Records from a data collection
────────────────────────────────────────
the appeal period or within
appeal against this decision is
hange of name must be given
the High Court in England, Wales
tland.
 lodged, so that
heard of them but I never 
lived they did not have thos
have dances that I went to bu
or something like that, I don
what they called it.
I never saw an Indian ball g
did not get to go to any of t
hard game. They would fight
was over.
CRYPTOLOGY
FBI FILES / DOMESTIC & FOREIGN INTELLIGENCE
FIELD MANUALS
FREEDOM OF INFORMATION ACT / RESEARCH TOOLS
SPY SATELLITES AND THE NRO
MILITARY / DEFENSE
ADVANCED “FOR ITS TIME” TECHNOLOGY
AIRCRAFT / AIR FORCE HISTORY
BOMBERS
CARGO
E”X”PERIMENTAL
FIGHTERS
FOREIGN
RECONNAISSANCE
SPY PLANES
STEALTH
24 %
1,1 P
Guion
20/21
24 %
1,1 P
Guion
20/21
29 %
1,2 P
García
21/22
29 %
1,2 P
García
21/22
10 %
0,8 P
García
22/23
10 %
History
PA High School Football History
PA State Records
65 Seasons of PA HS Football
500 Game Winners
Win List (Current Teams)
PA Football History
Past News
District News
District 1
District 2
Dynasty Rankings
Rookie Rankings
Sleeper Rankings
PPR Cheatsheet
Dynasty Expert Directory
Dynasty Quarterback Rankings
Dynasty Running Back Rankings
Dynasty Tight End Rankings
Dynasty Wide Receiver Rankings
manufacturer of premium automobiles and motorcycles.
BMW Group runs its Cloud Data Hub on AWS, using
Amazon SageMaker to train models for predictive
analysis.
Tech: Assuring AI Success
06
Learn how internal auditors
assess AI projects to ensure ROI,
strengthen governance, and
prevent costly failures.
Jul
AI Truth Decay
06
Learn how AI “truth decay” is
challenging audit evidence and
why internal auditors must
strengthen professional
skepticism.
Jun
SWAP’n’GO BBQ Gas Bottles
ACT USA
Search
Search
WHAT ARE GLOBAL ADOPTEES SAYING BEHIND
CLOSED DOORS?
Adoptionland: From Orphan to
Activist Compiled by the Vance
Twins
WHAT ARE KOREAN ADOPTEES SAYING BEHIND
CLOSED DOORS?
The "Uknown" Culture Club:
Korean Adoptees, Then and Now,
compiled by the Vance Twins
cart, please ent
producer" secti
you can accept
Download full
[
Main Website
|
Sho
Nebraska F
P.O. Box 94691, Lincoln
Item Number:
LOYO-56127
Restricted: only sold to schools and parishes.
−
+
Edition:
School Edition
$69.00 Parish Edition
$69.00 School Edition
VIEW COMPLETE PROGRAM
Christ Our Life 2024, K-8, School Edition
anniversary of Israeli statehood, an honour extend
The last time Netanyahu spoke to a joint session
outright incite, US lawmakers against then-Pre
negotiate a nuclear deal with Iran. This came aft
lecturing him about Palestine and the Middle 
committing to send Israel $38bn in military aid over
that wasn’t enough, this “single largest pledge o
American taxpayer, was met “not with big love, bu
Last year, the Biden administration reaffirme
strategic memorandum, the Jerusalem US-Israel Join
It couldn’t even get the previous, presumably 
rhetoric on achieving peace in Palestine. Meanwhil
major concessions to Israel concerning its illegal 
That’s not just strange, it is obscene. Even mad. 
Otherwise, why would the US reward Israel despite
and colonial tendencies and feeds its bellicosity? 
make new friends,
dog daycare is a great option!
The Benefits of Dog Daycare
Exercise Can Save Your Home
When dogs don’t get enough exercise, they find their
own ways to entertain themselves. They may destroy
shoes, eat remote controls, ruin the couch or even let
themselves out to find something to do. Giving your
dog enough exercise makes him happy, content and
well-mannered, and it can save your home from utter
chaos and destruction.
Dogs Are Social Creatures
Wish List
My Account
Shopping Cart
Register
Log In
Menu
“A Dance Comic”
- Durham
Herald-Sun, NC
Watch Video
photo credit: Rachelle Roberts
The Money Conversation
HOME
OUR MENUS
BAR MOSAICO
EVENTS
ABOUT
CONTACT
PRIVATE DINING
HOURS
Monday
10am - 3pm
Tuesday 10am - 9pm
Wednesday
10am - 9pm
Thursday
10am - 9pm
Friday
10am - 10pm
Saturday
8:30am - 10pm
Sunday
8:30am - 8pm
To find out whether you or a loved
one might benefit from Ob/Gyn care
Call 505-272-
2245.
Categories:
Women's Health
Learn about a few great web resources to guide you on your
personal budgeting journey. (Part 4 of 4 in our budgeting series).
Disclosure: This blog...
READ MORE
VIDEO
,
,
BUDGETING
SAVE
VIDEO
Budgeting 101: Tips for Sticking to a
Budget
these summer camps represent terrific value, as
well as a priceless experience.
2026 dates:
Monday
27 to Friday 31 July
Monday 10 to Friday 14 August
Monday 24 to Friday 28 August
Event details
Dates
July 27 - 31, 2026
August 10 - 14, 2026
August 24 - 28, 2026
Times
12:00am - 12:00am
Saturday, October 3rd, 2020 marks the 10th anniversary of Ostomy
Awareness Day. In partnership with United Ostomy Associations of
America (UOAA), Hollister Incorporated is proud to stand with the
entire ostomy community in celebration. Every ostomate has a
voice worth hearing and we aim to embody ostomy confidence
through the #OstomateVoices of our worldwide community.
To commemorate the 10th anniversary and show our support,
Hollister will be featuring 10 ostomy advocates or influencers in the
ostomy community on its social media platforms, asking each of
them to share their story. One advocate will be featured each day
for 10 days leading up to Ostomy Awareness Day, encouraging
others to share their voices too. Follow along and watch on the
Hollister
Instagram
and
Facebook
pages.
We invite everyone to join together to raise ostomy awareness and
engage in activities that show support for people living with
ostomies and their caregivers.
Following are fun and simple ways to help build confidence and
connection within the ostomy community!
────────────────────────────────────────
» **Instructions to follow**: Read the data above. Pull out each line in which the string "Friday" appears.

» **Written response**:
Friday
27 to Friday 31 July
Monday 10 to Friday 14 August
Monday 24 to Friday 28 August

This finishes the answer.